◆ What you have to do
The records below are to be returned exactly as written, minus their pictures.

◆ Source material
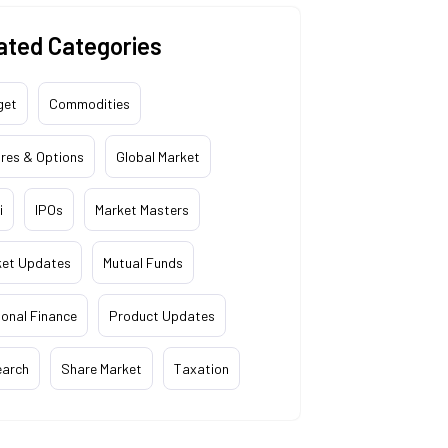
ated Categories
get
Commodities
res & Options
Global Market
i
IPOs
Market Masters
ket Updates
Mutual Funds
onal Finance
Product Updates
earch
Share Market
Taxation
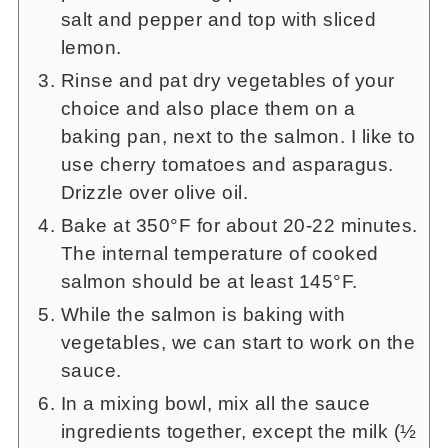
salt and pepper and top with sliced
lemon.
Rinse and pat dry vegetables of your
choice and also place them on a
baking pan, next to the salmon. I like to
use cherry tomatoes and asparagus.
Drizzle over olive oil.
Bake at 350°F for about 20-22 minutes.
The internal temperature of cooked
salmon should be at least 145°F.
While the salmon is baking with
vegetables, we can start to work on the
sauce.
In a mixing bowl, mix all the sauce
ingredients together, except the milk (½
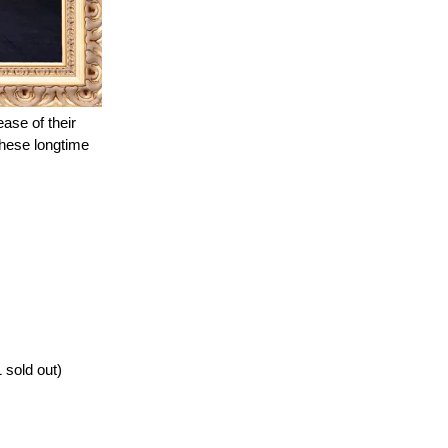
ease of their
these longtime
 sold out)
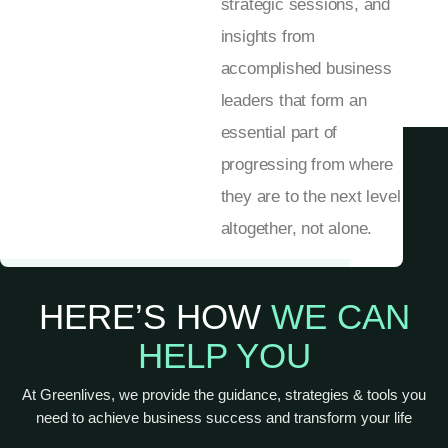
strategic sessions, and
insights from
accomplished business
leaders that form an
essential part of
progressing from where
they are to the next level
altogether, not alone.
HERE’S HOW
WE CAN
HELP YOU
At Greenlives, we provide the guidance, strategies & tools you
need to achieve business success and transform your life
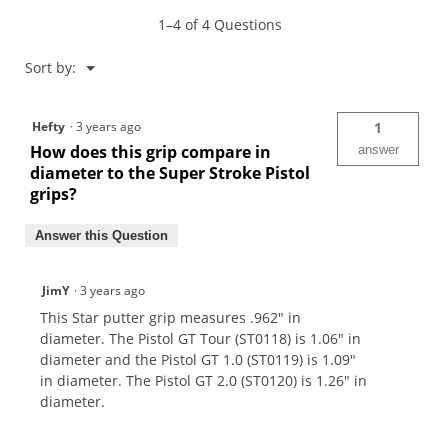
Grip
1–4 of 4 Questions
Menu
Sort by:
▼
Hefty
·
3 years ago
1
How does this grip compare in
answer
diameter to the Super Stroke Pistol
grips?
Answer this Question
JimY
·
3 years ago
This Star putter grip measures .962" in
diameter. The Pistol GT Tour (ST0118) is 1.06" in
diameter and the Pistol GT 1.0 (ST0119) is 1.09"
in diameter. The Pistol GT 2.0 (ST0120) is 1.26" in
diameter.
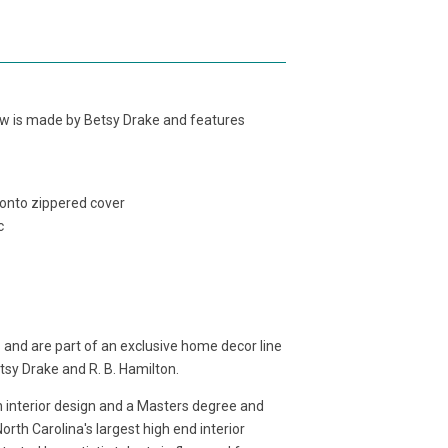
llow is made by Betsy Drake and features
 onto zippered cover
c
 and are part of an exclusive home decor line
etsy Drake and R. B. Hamilton.
in interior design and a Masters degree and
rth Carolina's largest high end interior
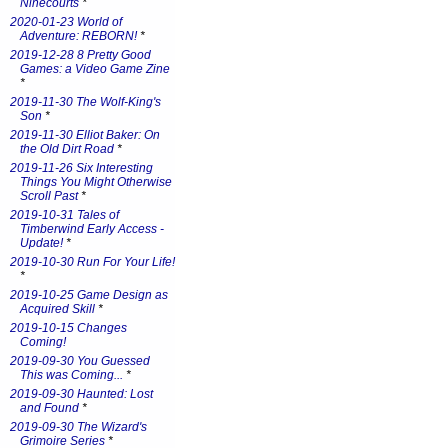
Ninecourts
*
2020-01-23 World of
Adventure: REBORN!
*
2019-12-28 8 Pretty Good
Games: a Video Game Zine
*
2019-11-30 The Wolf-King's
Son
*
2019-11-30 Elliot Baker: On
the Old Dirt Road
*
2019-11-26 Six Interesting
Things You Might Otherwise
Scroll Past
*
2019-10-31 Tales of
Timberwind Early Access -
Update!
*
2019-10-30 Run For Your Life!
*
2019-10-25 Game Design as
Acquired Skill
*
2019-10-15 Changes
Coming!
2019-09-30 You Guessed
This was Coming...
*
2019-09-30 Haunted: Lost
and Found
*
2019-09-30 The Wizard's
Grimoire Series
*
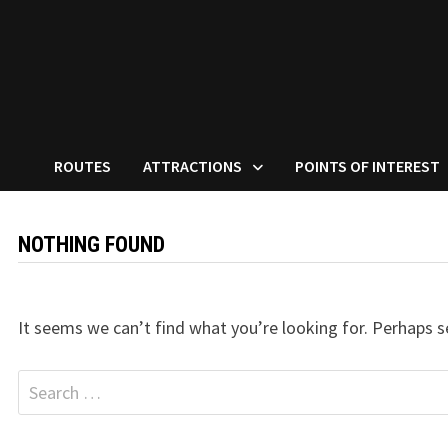
ROUTES
ATTRACTIONS
POINTS OF INTEREST
NOTHING FOUND
It seems we can’t find what you’re looking for. Perhaps s
Search
for:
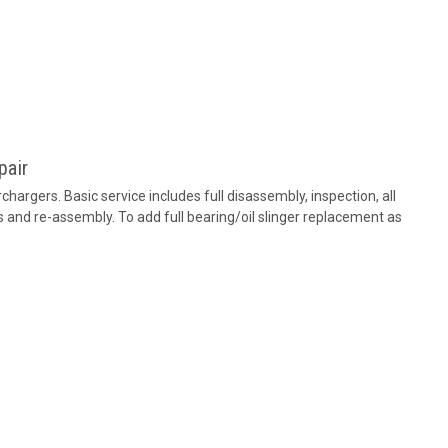
pair
hargers. Basic service includes full disassembly, inspection, all
 and re-assembly. To add full bearing/oil slinger replacement as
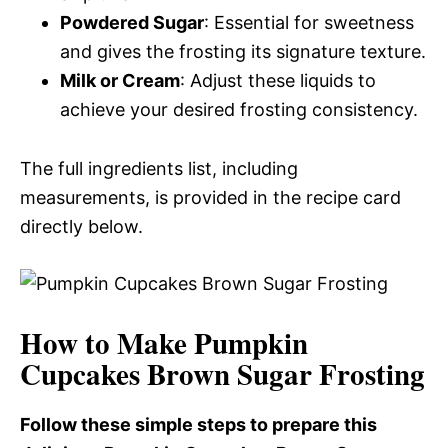
Powdered Sugar
: Essential for sweetness
and gives the frosting its signature texture.
Milk or Cream
: Adjust these liquids to
achieve your desired frosting consistency.
The full ingredients list, including
measurements, is provided in the recipe card
directly below.
How to Make Pumpkin
Cupcakes Brown Sugar Frosting
Follow these simple steps to prepare this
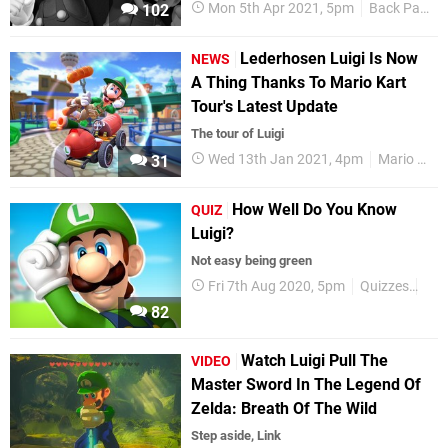
Mon 5th Apr 2021, 5pm
Back Page
102
Lederhosen Luigi Is Now
NEWS
A Thing Thanks To Mario Kart
Tour's Latest Update
The tour of Luigi
Wed 13th Jan 2021, 4pm
Mario Kart
31
How Well Do You Know
QUIZ
Luigi?
Not easy being green
Fri 7th Aug 2020, 5pm
Quizzes
Lui
82
Watch Luigi Pull The
VIDEO
Master Sword In The Legend Of
Zelda: Breath Of The Wild
Step aside, Link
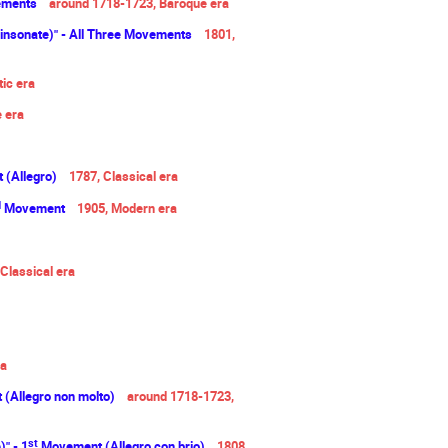
vements
around 1718-1723, Baroque era
einsonate)" - All Three Movements
1801,
ic era
e
era
(Allegro)
1787, Classical era
d
Movement
1905, Modern era
 Classical era
a
(Allegro non molto)
around 1718-1723,
st
" - 1
Movement (Allegro con brio)
1808,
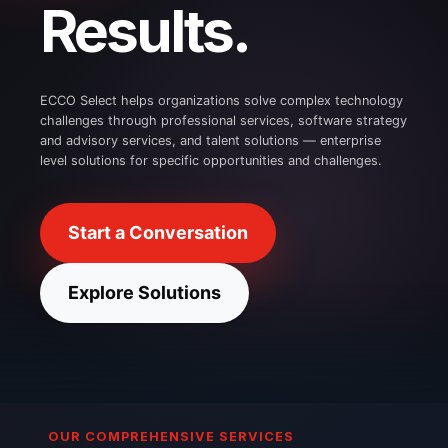
Results.
ECCO Select helps organizations solve complex technology
challenges through professional services, software strategy
and advisory services, and talent solutions — enterprise
level solutions for specific opportunities and challenges.
Start a Conversation
Explore Solutions
OUR COMPREHENSIVE SERVICES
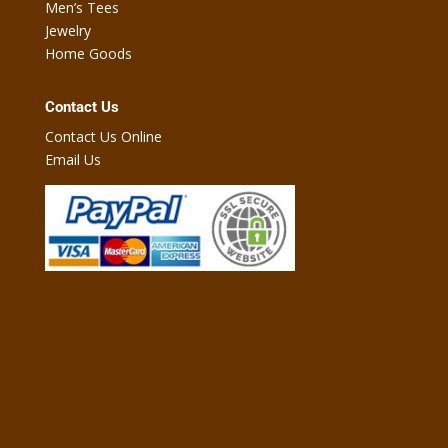
Men’s Tees
Jewelry
Home Goods
Contact Us
Contact Us Online
Email Us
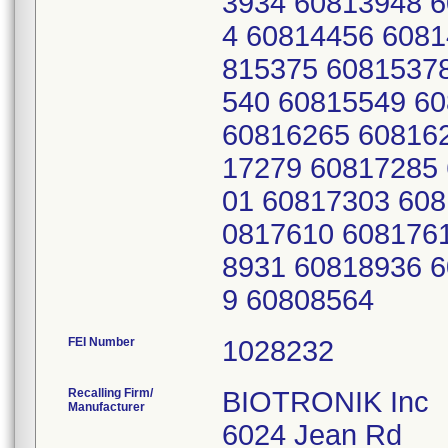
3934 60813948 
4 60814456 6081
815375 6081537
540 60815549 6
60816265 60816
17279 60817285
01 60817303 608
0817610 608176
8931 60818936 
9 60808564
FEI Number
Recalling Firm/
BIOTRONIK Inc
Manufacturer
6024 Jean Rd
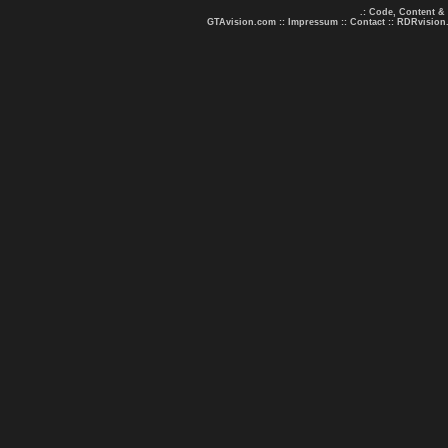
.: Code, Content &
GTAvision.com
::
Impressum
::
Contact
::
RDRvision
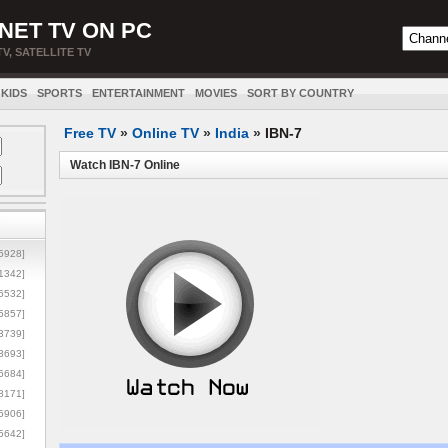
NET TV ON PC
TV, SATELLITE TV
KIDS
SPORTS
ENTERTAINMENT
MOVIES
SORT BY COUNTRY
Free TV
»
Online TV
»
India
»
IBN-7
Watch IBN-7 Online
5928]
1342]
6532]
5857]
3739]
3693]
6684]
8171]
5906]
5642]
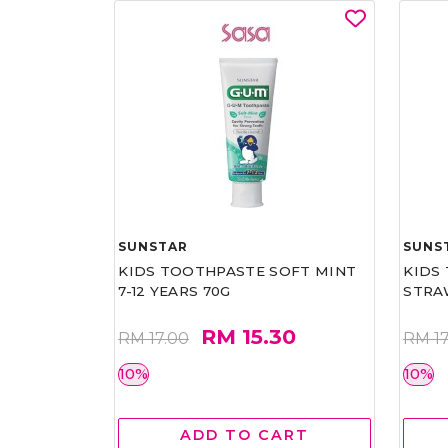
SUNSTAR
SUNS
KIDS TOOTHPASTE SOFT MINT
KIDS
7-12 YEARS 70G
STRA
RM 15.30
RM 17.00
RM 17
10%
10%
ADD TO CART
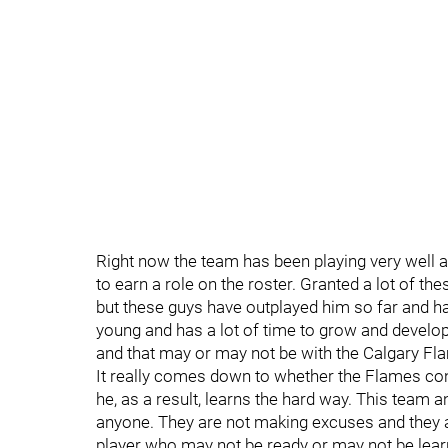
Right now the team has been playing very well a
to earn a role on the roster. Granted a lot of 
but these guys have outplayed him so far and ha
young and has a lot of time to grow and develo
and that may or may not be with the Calgary Fl
It really comes down to whether the Flames cont
he, as a result, learns the hard way. This team a
anyone. They are not making excuses and they a
player who may not be ready or may not be lear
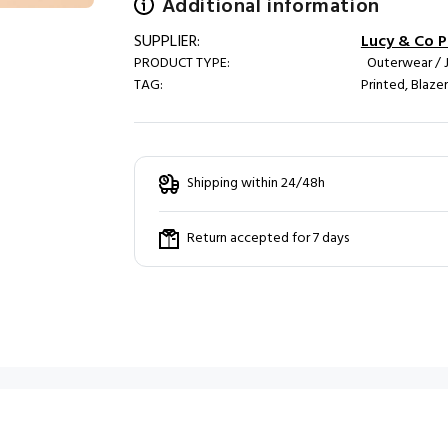
Additional information
SUPPLIER:
Lucy & Co Pa
PRODUCT TYPE:
Outerwear / 
TAG:
Printed, Blaze
Shipping within 24/48h
Return accepted for 7 days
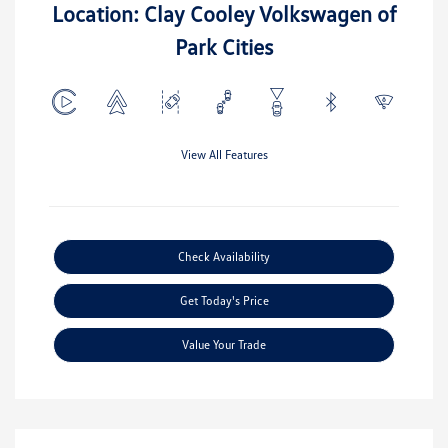
Location: Clay Cooley Volkswagen of
Park Cities
View All Features
Check Availability
Get Today's Price
Value Your Trade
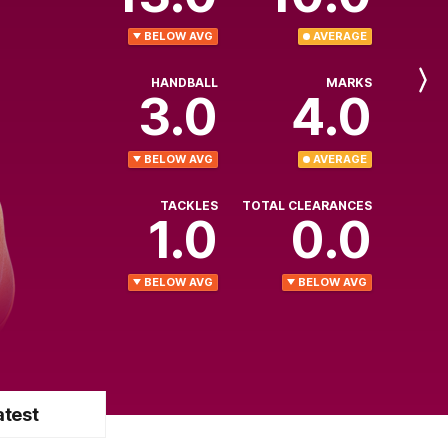
BELOW AVG
AVERAGE
HANDBALL
MARKS
Next
3.0
4.0
Player
BELOW AVG
AVERAGE
TACKLES
TOTAL CLEARANCES
1.0
0.0
BELOW AVG
BELOW AVG
atest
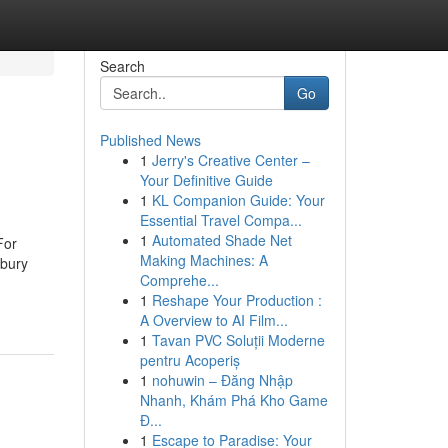
Search
Go
Published News
1
Jerry's Creative Center –
Your Definitive Guide
1
KL Companion Guide: Your
Essential Travel Compa...
1
Automated Shade Net
For
Making Machines: A
sbury
Comprehe...
1
Reshape Your Production :
A Overview to AI Film...
1
Tavan PVC Soluții Moderne
pentru Acoperiș
1
nohuwin – Đăng Nhập
Nhanh, Khám Phá Kho Game
Đ...
1
Escape to Paradise: Your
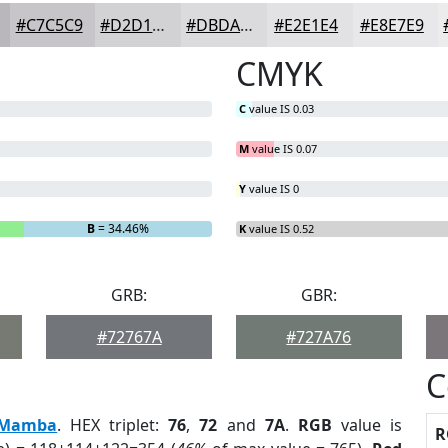
#C7C5C9
#D2D1D4
#DBDADD
#E2E1E4
#E8E7E9
CMYK
C
value IS 0.03
M
value IS 0.07
Y
value IS 0
B
= 34.46%
K
value IS 0.52
GRB:
GBR:
#72767A
#727A76
C
Mamba
. HEX triplet:
76
,
72
and
7A
.
RGB
value is
R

◆ Solution
ated Categories
get
Commodities
res & Options
Global Market
i
IPOs
Market Masters
ket Updates
Mutual Funds
onal Finance
Product Updates
earch
Share Market
Taxation
salt and pepper and top with sliced
lemon.
Rinse and pat dry vegetables of your
choice and also place them on a
baking pan, next to the salmon. I like to
use cherry tomatoes and asparagus.
Drizzle over olive oil.
Bake at 350°F for about 20-22 minutes.
The internal temperature of cooked
salmon should be at least 145°F.
While the salmon is baking with
vegetables, we can start to work on the
sauce.
In a mixing bowl, mix all the sauce
ingredients together, except the milk (½
ease of their
these longtime
 sold out)
strategic sessions, and
insights from
accomplished business
leaders that form an
essential part of
progressing from where
they are to the next level
altogether, not alone.
HERE’S HOW
WE CAN
HELP YOU
At Greenlives, we provide the guidance, strategies & tools you
need to achieve business success and transform your life
Grip
1–4 of 4 Questions
Menu
Sort by:
▼
Hefty
·
3 years ago
1
How does this grip compare in
answer
diameter to the Super Stroke Pistol
grips?
Answer this Question
JimY
·
3 years ago
This Star putter grip measures .962" in
diameter. The Pistol GT Tour (ST0118) is 1.06" in
diameter and the Pistol GT 1.0 (ST0119) is 1.09"
in diameter. The Pistol GT 2.0 (ST0120) is 1.26" in
diameter.
llow is made by Betsy Drake and features
 onto zippered cover
c
 and are part of an exclusive home decor line
etsy Drake and R. B. Hamilton.
in interior design and a Masters degree and
rth Carolina's largest high end interior
Ninecourts
*
2020-01-23 World of
Adventure: REBORN!
*
2019-12-28 8 Pretty Good
Games: a Video Game Zine
*
2019-11-30 The Wolf-King's
Son
*
2019-11-30 Elliot Baker: On
the Old Dirt Road
*
2019-11-26 Six Interesting
Things You Might Otherwise
Scroll Past
*
2019-10-31 Tales of
Timberwind Early Access -
Update!
*
2019-10-30 Run For Your Life!
*
2019-10-25 Game Design as
Acquired Skill
*
2019-10-15 Changes
Coming!
2019-09-30 You Guessed
This was Coming...
*
2019-09-30 Haunted: Lost
and Found
*
2019-09-30 The Wizard's
Grimoire Series
*
ROUTES
ATTRACTIONS
POINTS OF INTEREST
NOTHING FOUND
It seems we can’t find what you’re looking for. Perhaps s
Search
for:
pair
hargers. Basic service includes full disassembly, inspection, all
 and re-assembly. To add full bearing/oil slinger replacement as
Powdered Sugar
: Essential for sweetness
and gives the frosting its signature texture.
Milk or Cream
: Adjust these liquids to
achieve your desired frosting consistency.
The full ingredients list, including
measurements, is provided in the recipe card
directly below.
How to Make Pumpkin
Cupcakes Brown Sugar Frosting
Follow these simple steps to prepare this
Mon 5th Apr 2021, 5pm
Back Page
102
Lederhosen Luigi Is Now
NEWS
A Thing Thanks To Mario Kart
Tour's Latest Update
The tour of Luigi
Wed 13th Jan 2021, 4pm
Mario Kart
31
How Well Do You Know
QUIZ
Luigi?
Not easy being green
Fri 7th Aug 2020, 5pm
Quizzes
Lui
82
Watch Luigi Pull The
VIDEO
Master Sword In The Legend Of
Zelda: Breath Of The Wild
Step aside, Link
vements
around 1718-1723, Baroque era
einsonate)" - All Three Movements
1801,
ic era
e
era
(Allegro)
1787, Classical era
d
Movement
1905, Modern era
 Classical era
a
(Allegro non molto)
around 1718-1723,
st
" - 1
Movement (Allegro con brio)
1808,
Results.
ECCO Select helps organizations solve complex technology
challenges through professional services, software strategy
and advisory services, and talent solutions — enterprise
level solutions for specific opportunities and challenges.
Start a Conversation
Explore Solutions
OUR COMPREHENSIVE SERVICES
Men’s Tees
Jewelry
Home Goods
Contact Us
Contact Us Online
Email Us
3934 60813948 
4 60814456 6081
815375 6081537
540 60815549 6
60816265 60816
17279 60817285
01 60817303 608
0817610 608176
8931 60818936 
9 60808564
FEI Number
Recalling Firm/
BIOTRONIK Inc
Manufacturer
6024 Jean Rd
.: Code, Content &
GTAvision.com
::
Impressum
::
Contact
::
RDRvision
NET TV ON PC
TV, SATELLITE TV
KIDS
SPORTS
ENTERTAINMENT
MOVIES
SORT BY COUNTRY
Free TV
»
Online TV
»
India
»
IBN-7
Watch IBN-7 Online
5928]
1342]
6532]
5857]
3739]
3693]
6684]
8171]
5906]
5642]
SUNSTAR
SUNS
KIDS TOOTHPASTE SOFT MINT
KIDS
7-12 YEARS 70G
STRA
RM 15.30
RM 17.00
RM 17
10%
10%
ADD TO CART
Right now the team has been playing very well a
to earn a role on the roster. Granted a lot of 
but these guys have outplayed him so far and ha
young and has a lot of time to grow and develo
and that may or may not be with the Calgary Fl
It really comes down to whether the Flames cont
he, as a result, learns the hard way. This team a
anyone. They are not making excuses and they a
player who may not be ready or may not be lear
Additional information
SUPPLIER:
Lucy & Co Pa
PRODUCT TYPE:
Outerwear / 
TAG:
Printed, Blaze
Shipping within 24/48h
Return accepted for 7 days
Location: Clay Cooley Volkswagen of
Park Cities
View All Features
Check Availability
Get Today's Price
Value Your Trade
BELOW AVG
AVERAGE
HANDBALL
MARKS
Next
3.0
4.0
Player
BELOW AVG
AVERAGE
TACKLES
TOTAL CLEARANCES
1.0
0.0
BELOW AVG
BELOW AVG
atest
Search
Go
Published News
1
Jerry's Creative Center –
Your Definitive Guide
1
KL Companion Guide: Your
Essential Travel Compa...
1
Automated Shade Net
For
Making Machines: A
sbury
Comprehe...
1
Reshape Your Production :
A Overview to AI Film...
1
Tavan PVC Soluții Moderne
pentru Acoperiș
1
nohuwin – Đăng Nhập
Nhanh, Khám Phá Kho Game
Đ...
1
Escape to Paradise: Your
#C7C5C9
#D2D1D4
#DBDADD
#E2E1E4
#E8E7E9
CMYK
C
value IS 0.03
M
value IS 0.07
Y
value IS 0
B
= 34.46%
K
value IS 0.52
GRB:
GBR:
#72767A
#727A76
C
Mamba
. HEX triplet:
76
,
72
and
7A
.
RGB
value is
R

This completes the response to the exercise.